Description of the task ::
With the images removed, return every line below exactly as it reads.

***** Records for this exercise *****

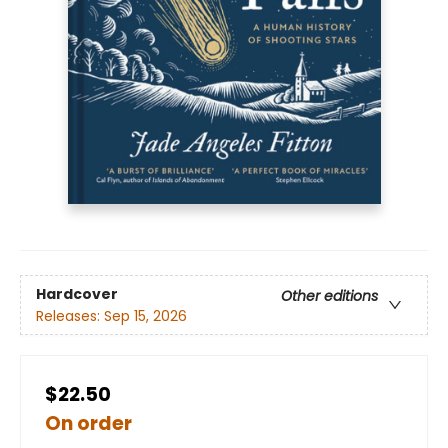
Hardcover
Other editions
Releases:
Sep 15, 2026
$22.50
On order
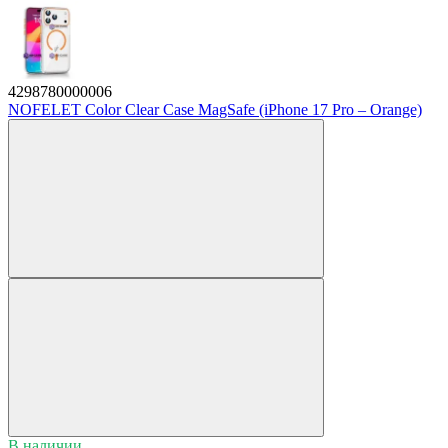
4298780000006
NOFELET Color Clear Case MagSafe (iPhone 17 Pro – Orange)
В наличии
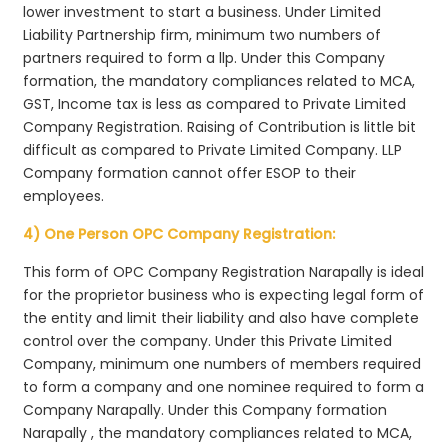
lower investment to start a business. Under Limited
Liability Partnership firm, minimum two numbers of
partners required to form a llp. Under this Company
formation, the mandatory compliances related to MCA,
GST, Income tax is less as compared to Private Limited
Company Registration. Raising of Contribution is little bit
difficult as compared to Private Limited Company. LLP
Company formation cannot offer ESOP to their
employees.
4) One Person OPC Company Registration:
This form of OPC Company Registration Narapally is ideal
for the proprietor business who is expecting legal form of
the entity and limit their liability and also have complete
control over the company. Under this Private Limited
Company, minimum one numbers of members required
to form a company and one nominee required to form a
Company Narapally. Under this Company formation
Narapally , the mandatory compliances related to MCA,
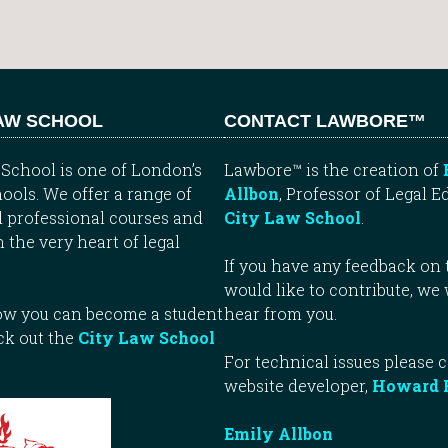
LAW SCHOOL
CONTACT LAWBORE™
School is one of London’s
Lawbore™ is the creation of
ools. We offer a range of
Allbon
, Professor of Legal E
 professional courses and
City Law School
.
n the very heart of legal
If you have any feedback on t
would like to contribute, we
how you can become a student
hear from you.
ck out the
City Law School
For technical issues please 
website developer,
Howard 
Emily Allbon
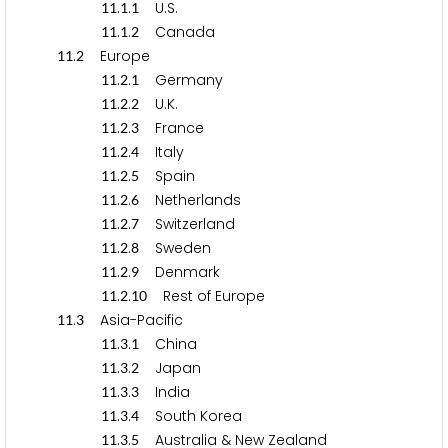
.
.
U.S.
1
1
1
1
.
.
Canada
1
1
1
2
.
Europe
1
1
2
.
.
Germany
1
1
2
1
.
.
U.K.
1
1
2
2
.
.
France
1
1
2
3
.
.
Italy
1
1
2
4
.
.
Spain
1
1
2
5
.
.
Netherlands
1
1
2
6
.
.
Switzerland
1
1
2
7
.
.
Sweden
1
1
2
8
.
.
Denmark
1
1
2
9
.
.
Rest of Europe
1
1
2
1
0
.
Asia-Pacific
1
1
3
.
.
China
1
1
3
1
.
.
Japan
1
1
3
2
.
.
India
1
1
3
3
.
.
South Korea
1
1
3
4
.
.
Australia & New Zealand
1
1
3
5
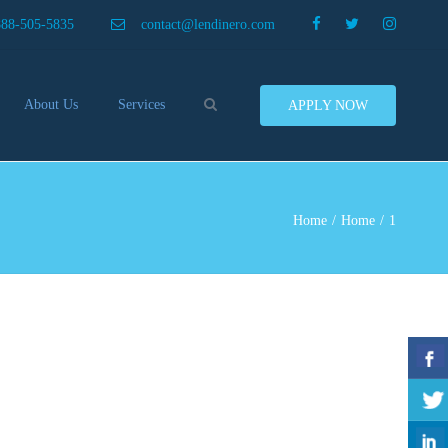
×
888-505-5835
contact@lendinero.com
Search
About Us
Services
APPLY NOW
Customers
Compare Business Loans
nero In The News
Business Line Of Credit
ers
Inventory Financing
Home
Home
1
ess Finance Tips To Help
Invoice Financing
Save And Earn More
Equipment Financing
ey
Food And Beverage Financing
Business Bridge Loans
Financing Importers
Offer Equipment Financing
Préstamos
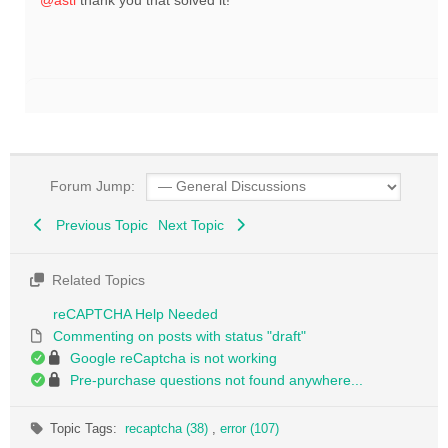
@asti
thank you that solved it!
Forum Jump:
Previous Topic
Next Topic
Related Topics
reCAPTCHA Help Needed
Commenting on posts with status "draft"
Google reCaptcha is not working
Pre-purchase questions not found anywhere...
Topic Tags:
recaptcha (38)
,
error (107)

*****

Answer for the task ::
Hardcover
Other editions
Releases:
Sep 15, 2026
$22.50
On order
4298780000006
NOFELET Color Clear Case MagSafe (iPhone 17 Pro – Orange)
В наличии
lower investment to start a business. Under Limited
Liability Partnership firm, minimum two numbers of
partners required to form a llp. Under this Company
formation, the mandatory compliances related to MCA,
GST, Income tax is less as compared to Private Limited
Company Registration. Raising of Contribution is little bit
difficult as compared to Private Limited Company. LLP
Company formation cannot offer ESOP to their
employees.
4) One Person OPC Company Registration:
This form of OPC Company Registration Narapally is ideal
for the proprietor business who is expecting legal form of
the entity and limit their liability and also have complete
control over the company. Under this Private Limited
Company, minimum one numbers of members required
to form a company and one nominee required to form a
Company Narapally. Under this Company formation
Narapally , the mandatory compliances related to MCA,
LAW SCHOOL
CONTACT LAWBORE™
School is one of London’s
Lawbore™ is the creation of
ools. We offer a range of
Allbon
, Professor of Legal E
 professional courses and
City Law School
.
n the very heart of legal
If you have any feedback on t
would like to contribute, we
how you can become a student
hear from you.
ck out the
City Law School
For technical issues please 
website developer,
Howard 
Emily Allbon
.
.
U.S.
1
1
1
1
.
.
Canada
1
1
1
2
.
Europe
1
1
2
.
.
Germany
1
1
2
1
.
.
U.K.
1
1
2
2
.
.
France
1
1
2
3
.
.
Italy
1
1
2
4
.
.
Spain
1
1
2
5
.
.
Netherlands
1
1
2
6
.
.
Switzerland
1
1
2
7
.
.
Sweden
1
1
2
8
.
.
Denmark
1
1
2
9
.
.
Rest of Europe
1
1
2
1
0
.
Asia-Pacific
1
1
3
.
.
China
1
1
3
1
.
.
Japan
1
1
3
2
.
.
India
1
1
3
3
.
.
South Korea
1
1
3
4
.
.
Australia & New Zealand
1
1
3
5
×
888-505-5835
contact@lendinero.com
Search
About Us
Services
APPLY NOW
Customers
Compare Business Loans
nero In The News
Business Line Of Credit
ers
Inventory Financing
Home
Home
1
ess Finance Tips To Help
Invoice Financing
Save And Earn More
Equipment Financing
ey
Food And Beverage Financing
Business Bridge Loans
Financing Importers
Offer Equipment Financing
Préstamos
@asti
thank you that solved it!
Forum Jump:
Previous Topic
Next Topic
Related Topics
reCAPTCHA Help Needed
Commenting on posts with status "draft"
Google reCaptcha is not working
Pre-purchase questions not found anywhere...
Topic Tags:
recaptcha (38)
,
error (107)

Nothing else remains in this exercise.